The original Dead Space was, as I described, a survival horror title. You were a faceless mechanic aboard a ship that had gone to crap. The second title branched away from the original, replacing fear with gut-wrenching action, and a more in depth story-line. Now, the third title has appeared. Deciding the only similarities it really wanted to share with its forefathers were the characters and plot, Dead Space 3 is a complete facelift for the series. The co-op alone is groundbreaking for the series, but the more open-world focused gameplay and side-missions seem to be EA's way of saying “we can take risks”. The question is: are these risks worth taking?
I'M ALIVE IN HERE
Iconic Action Still Pertains - There is a simple truth in shooting titles; killing things that are vastly different from you is more fun than killing things that fight the same way you do. That simple truth is the reason I play Dead Space and not Call of Duty's single player. Shooting things that shoot back and are limited to guns is boring. Shooting things that are literal walking weapons with no regard for their survival and come in more varieties than the available ice cream selection at Cold Stone (RIP Baskin Robbins) is freaking awesome. Dead Space 3 may be entirely different from the humble title it came from, but the combat is still there, even if it got streamlined.
Horror for Two - I can imagine more than a few gamers who were probably bothered by the addition of co-op gameplay. I heard the argument “but the game won't be scary if there are two people playing”. Right, except Dead Space 2 had already pulled away from the fear side of things, and action had already replaced it as the driving force of the series. Co-op was a logical choice for EA.
The odd thing is, the co-op is actually good. Not only do players get additional side quests when they play co-op, but the character interaction is worth finding someone with a second copy to play with.

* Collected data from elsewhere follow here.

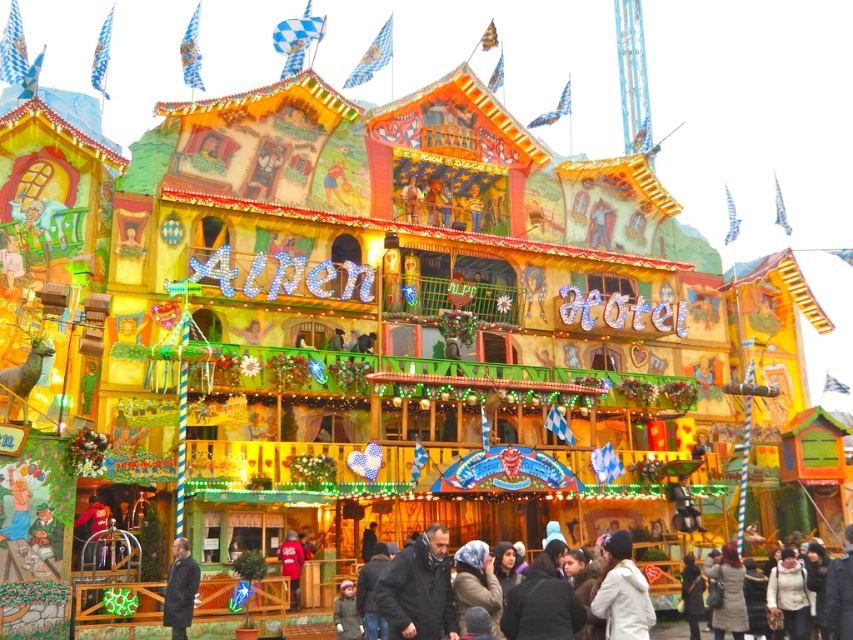 Can you confirm if black matte jacket at center is thinner than dark gray coat at lower left?

Incorrect, black matte jacket at center's width is not less than dark gray coat at lower left's.

Is black matte jacket at center to the right of dark gray coat at lower left from the viewer's perspective?

Indeed, black matte jacket at center is positioned on the right side of dark gray coat at lower left.

Is point (416, 611) positioned before point (177, 593)?

Yes, point (416, 611) is closer to viewer.

Locate an element on the screen. black matte jacket at center is located at coordinates (418, 589). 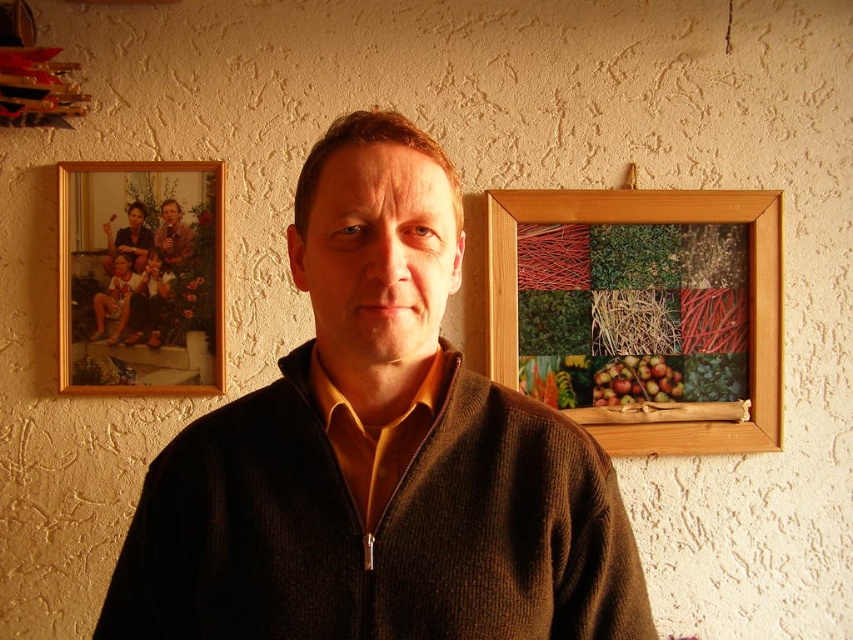 Question: In this image, where is wooden picture frame at upper right located relative to shiny red apples at upper right?

Choices:
 (A) right
 (B) left

Answer: (A)

Question: Which object is the farthest from the brown knitted sweater at center?

Choices:
 (A) shiny red apples at upper right
 (B) gold wooden picture frame at upper left
 (C) wooden picture frame at upper right

Answer: (A)

Question: Is wooden picture frame at upper right to the right of gold wooden picture frame at upper left from the viewer's perspective?

Choices:
 (A) yes
 (B) no

Answer: (A)

Question: Which object is farther from the camera taking this photo?

Choices:
 (A) shiny red apples at upper right
 (B) gold wooden picture frame at upper left

Answer: (A)

Question: Among these points, which one is farthest from the camera?

Choices:
 (A) (625, 291)
 (B) (625, 380)
 (C) (325, 273)

Answer: (B)

Question: Is wooden picture frame at upper right to the left of shiny red apples at upper right from the viewer's perspective?

Choices:
 (A) yes
 (B) no

Answer: (B) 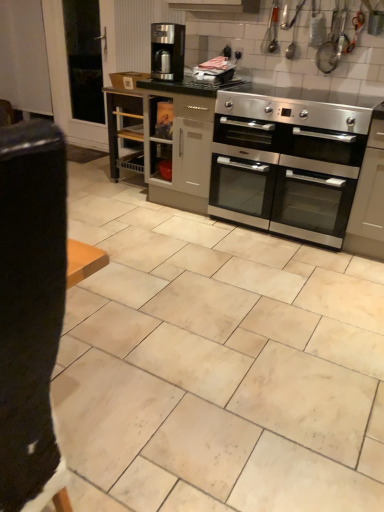 Find the location of `vacant space in front of stainless steel oven at center`. vacant space in front of stainless steel oven at center is located at coordinates (281, 270). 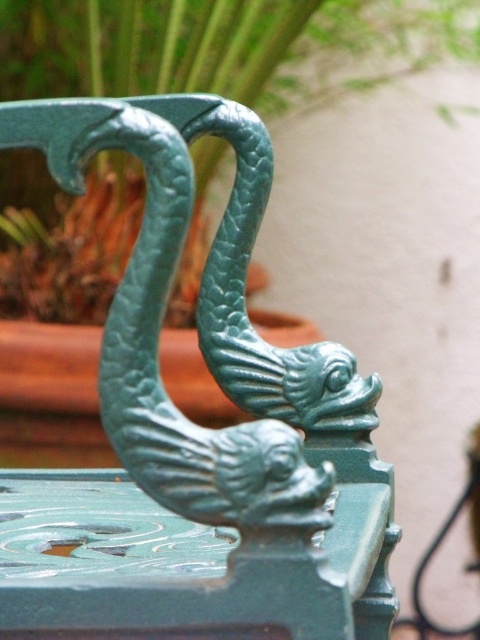 Consider the image. Does green cast iron dragon at center have a greater height compared to green textured plant at upper center?

Incorrect, green cast iron dragon at center's height is not larger of green textured plant at upper center's.

Which is in front, point (126, 332) or point (152, 67)?

Positioned in front is point (126, 332).

Where is `green cast iron dragon at center`? The image size is (480, 640). green cast iron dragon at center is located at coordinates (223, 346).

Locate an element on the screen. The height and width of the screenshot is (640, 480). green cast iron dragon at center is located at coordinates (223, 346). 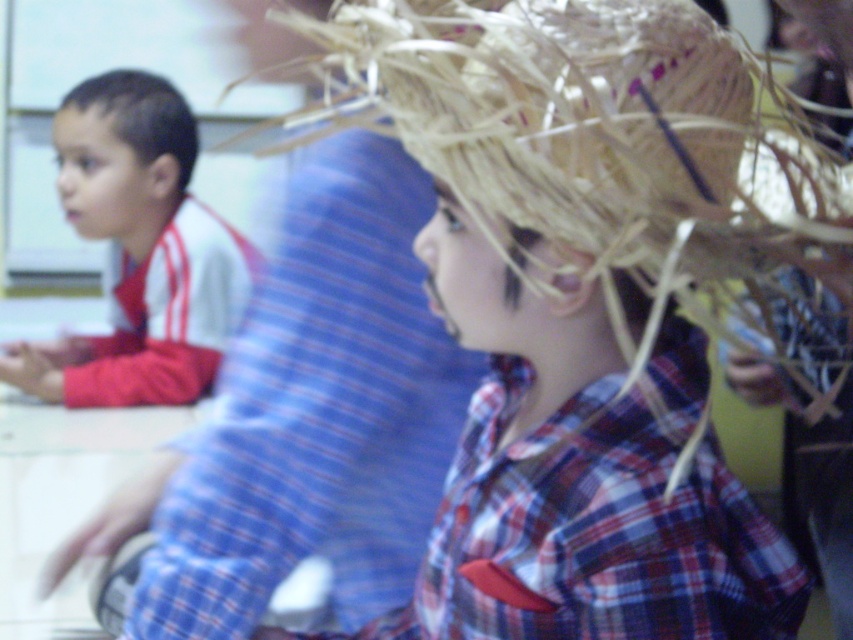 Between straw hat at upper right and brown matte hair at left, which one is positioned higher?

brown matte hair at left

Is point (351, 112) more distant than point (148, 150)?

No, it is not.

Does point (515, 164) lie behind point (132, 77)?

That is False.

The height and width of the screenshot is (640, 853). What are the coordinates of `straw hat at upper right` in the screenshot? It's located at (606, 150).

Is straw hat at upper right bigger than matte white shirt at left?

Correct, straw hat at upper right is larger in size than matte white shirt at left.

Can you confirm if straw hat at upper right is positioned above matte white shirt at left?

Yes, straw hat at upper right is above matte white shirt at left.

Who is more distant from viewer, (728, 138) or (10, 349)?

The point (10, 349) is more distant.

At what (x,y) coordinates should I click in order to perform the action: click on straw hat at upper right. Please return your answer as a coordinate pair (x, y). This screenshot has height=640, width=853. Looking at the image, I should click on (606, 150).

Between matte white shirt at left and brown matte hair at left, which one appears on the left side from the viewer's perspective?

From the viewer's perspective, matte white shirt at left appears more on the left side.

Is matte white shirt at left bigger than brown matte hair at left?

Correct, matte white shirt at left is larger in size than brown matte hair at left.

Is point (189, 321) farther from viewer compared to point (82, 84)?

No, (189, 321) is in front of (82, 84).

Find the location of `matte white shirt at left`. matte white shirt at left is located at coordinates (138, 252).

Isaac and John make a great team that contrasts each other in a good light, and not an over-the-top way. The only possible down side to the co-op is that the game becomes slightly empty without a second player.

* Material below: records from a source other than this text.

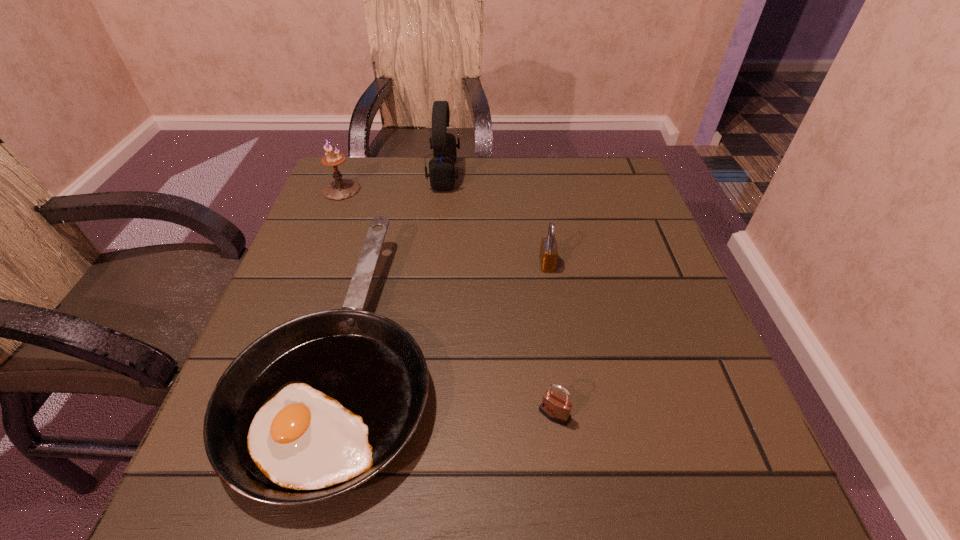 I want to click on headset, so click(x=442, y=174).

Where is `candle holder`? The image size is (960, 540). candle holder is located at coordinates (341, 188).

Locate an element on the screen. the farther padlock is located at coordinates (548, 255).

Image resolution: width=960 pixels, height=540 pixels. I want to click on the taller padlock, so click(548, 255).

At what (x,y) coordinates should I click in order to perform the action: click on the nearer padlock. Please return your answer as a coordinate pair (x, y). This screenshot has height=540, width=960. Looking at the image, I should click on (556, 407).

Image resolution: width=960 pixels, height=540 pixels. Identify the location of frying pan. (x=315, y=407).

At what (x,y) coordinates should I click in order to perform the action: click on vacant space located 0.250m on the headband of the headset. Please return your answer as a coordinate pair (x, y). Image resolution: width=960 pixels, height=540 pixels. Looking at the image, I should click on (553, 174).

Locate an element on the screen. This screenshot has width=960, height=540. vacant space located on the back of the candle holder is located at coordinates (352, 161).

Identify the location of vacant space located 0.230m on the right of the farther padlock. The width and height of the screenshot is (960, 540). (662, 264).

Find the location of `vacant space positioned 0.080m on the left of the shorter padlock`. vacant space positioned 0.080m on the left of the shorter padlock is located at coordinates (488, 414). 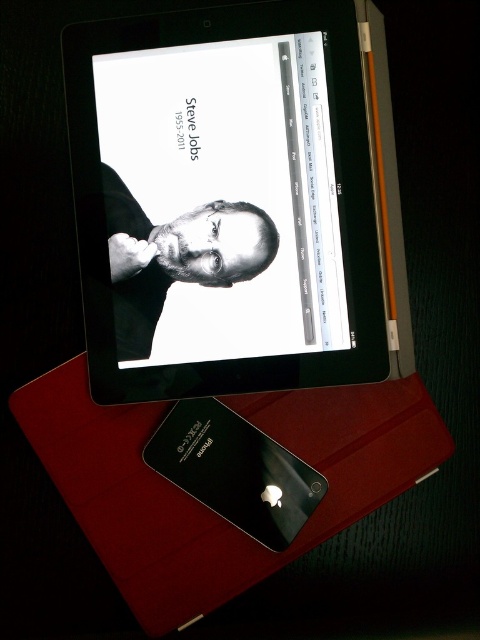 Between black glossy tablet at upper center and black matte portrait at center, which one has more height?

Standing taller between the two is black glossy tablet at upper center.

Who is more forward, (240, 13) or (230, 216)?

Positioned in front is point (240, 13).

Where is `black glossy tablet at upper center`? The width and height of the screenshot is (480, 640). black glossy tablet at upper center is located at coordinates (226, 198).

Where is `black glossy tablet at upper center`? black glossy tablet at upper center is located at coordinates (226, 198).

Looking at this image, can you confirm if black glossy tablet at upper center is taller than black glossy tablet at center?

Indeed, black glossy tablet at upper center has a greater height compared to black glossy tablet at center.

The height and width of the screenshot is (640, 480). What do you see at coordinates (226, 198) in the screenshot?
I see `black glossy tablet at upper center` at bounding box center [226, 198].

This screenshot has width=480, height=640. I want to click on black glossy tablet at upper center, so click(x=226, y=198).

How far apart are black matte portrait at center and black glossy tablet at center?

black matte portrait at center is 9.89 inches away from black glossy tablet at center.

Does black matte portrait at center come behind black glossy tablet at center?

Yes.

At what (x,y) coordinates should I click in order to perform the action: click on black matte portrait at center. Please return your answer as a coordinate pair (x, y). The width and height of the screenshot is (480, 640). Looking at the image, I should click on 176,257. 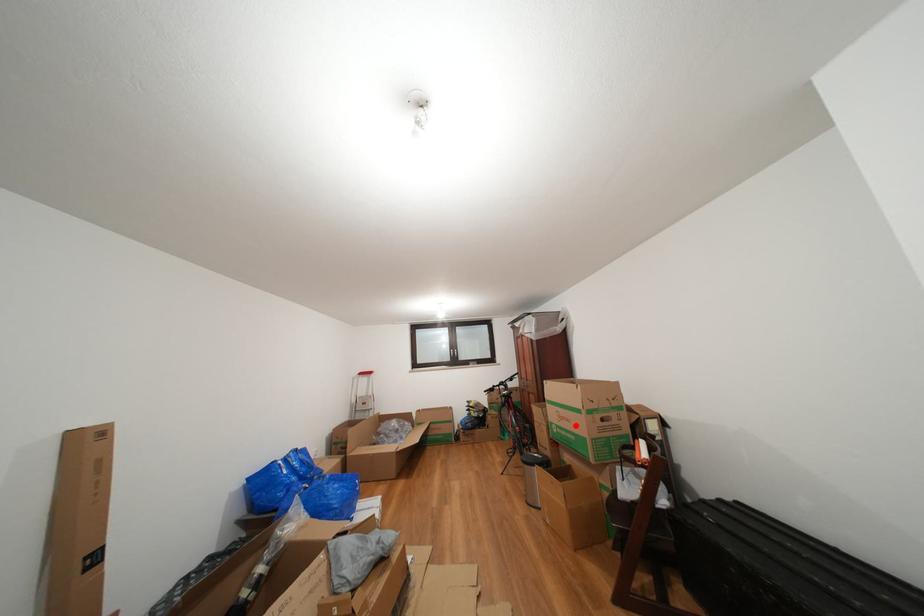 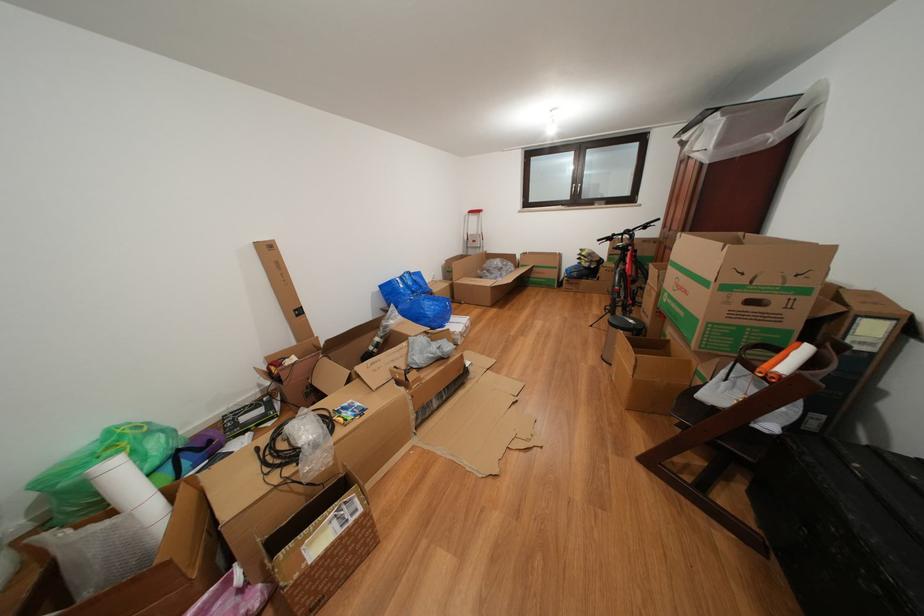 Find the pixel in the second image that matches the highlighted location in the first image.

(694, 297) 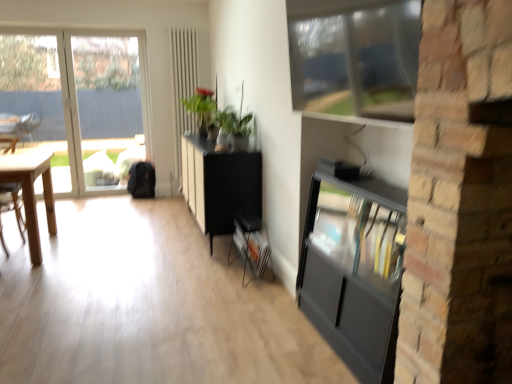 Question: Is black matte cabinet at center bigger than white matte radiator at upper center?

Choices:
 (A) yes
 (B) no

Answer: (A)

Question: Is black matte cabinet at center shorter than white matte radiator at upper center?

Choices:
 (A) no
 (B) yes

Answer: (B)

Question: From a real-world perspective, is black matte cabinet at center below white matte radiator at upper center?

Choices:
 (A) no
 (B) yes

Answer: (B)

Question: Could you tell me if black matte cabinet at center is facing white matte radiator at upper center?

Choices:
 (A) yes
 (B) no

Answer: (B)

Question: Does black matte cabinet at center have a greater height compared to white matte radiator at upper center?

Choices:
 (A) yes
 (B) no

Answer: (B)

Question: Can we say black matte cabinet at center lies outside white matte radiator at upper center?

Choices:
 (A) yes
 (B) no

Answer: (A)

Question: Does light wood desk at left appear on the left side of white matte radiator at upper center?

Choices:
 (A) yes
 (B) no

Answer: (A)

Question: From a real-world perspective, is light wood desk at left physically below white matte radiator at upper center?

Choices:
 (A) no
 (B) yes

Answer: (B)

Question: Would you say light wood desk at left is outside white matte radiator at upper center?

Choices:
 (A) no
 (B) yes

Answer: (B)

Question: Is light wood desk at left turned away from white matte radiator at upper center?

Choices:
 (A) no
 (B) yes

Answer: (A)

Question: Is light wood desk at left facing towards white matte radiator at upper center?

Choices:
 (A) yes
 (B) no

Answer: (B)

Question: Can you confirm if light wood desk at left is positioned to the right of white matte radiator at upper center?

Choices:
 (A) yes
 (B) no

Answer: (B)

Question: Is light wood desk at left shorter than transparent glass window at left, which is the second window from front to back?

Choices:
 (A) yes
 (B) no

Answer: (A)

All the Necessities are There - Even if a game is good, sloppy controls, awful graphics, or even an out-of-place soundtrack can quickly send it plummeting down a chasm of mediocrity. Fortunately for Dead Space 3, it slides by. The graphics aren't the best I've ever seen, and the controls can sometimes become overly complicated in an intense moment, but it all holds out. There are very few “little problems” that keep Dead Space 3 from being a good title.
Kinda Witty - Dead Space has more or less cemented its storyline. You know any sequel to the series will probably include Isaac fighting an even more powerful Necromorph threat and that's fine. The only drawback to a predictable plot is that you have to focus on something else to entertain players when they're not killing things. EA realized this and included a nice bit of almost unnoticeable character development. Watching two completely different characters go from hating each other to cracking jokes about gas that eats your face without you even noticing until you look at the contrast is pretty impressive.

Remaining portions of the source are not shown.